**TO DO:** Write back every entry exactly as it reads, with the pictures left behind.

**EXERCISE DATA:**
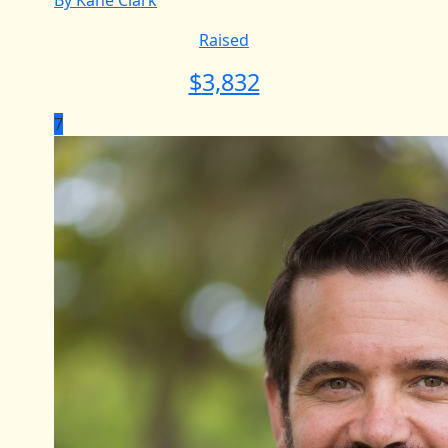
By Kane Clark
Raised
$
3,832
7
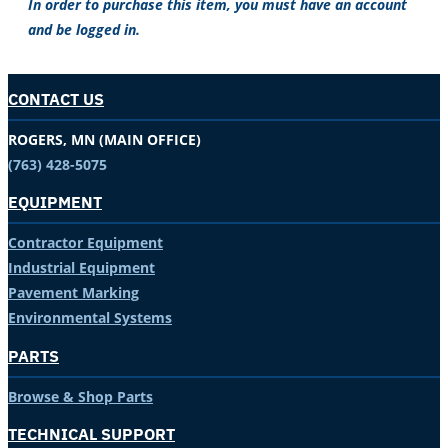
In order to purchase this item, you must have an account
and be logged in.
CONTACT US
ROGERS, MN (MAIN OFFICE)
(763) 428-5075
EQUIPMENT
Contractor Equipment
Industrial Equipment
Pavement Marking
Environmental Systems
PARTS
Browse & Shop Parts
TECHNICAL SUPPORT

**WRITTEN SOLUTION:**
By Kane Clark
Raised
$
3,832
7
In order to purchase this item, you must have an account
and be logged in.
CONTACT US
ROGERS, MN (MAIN OFFICE)
(763) 428-5075
EQUIPMENT
Contractor Equipment
Industrial Equipment
Pavement Marking
Environmental Systems
PARTS
Browse & Shop Parts
TECHNICAL SUPPORT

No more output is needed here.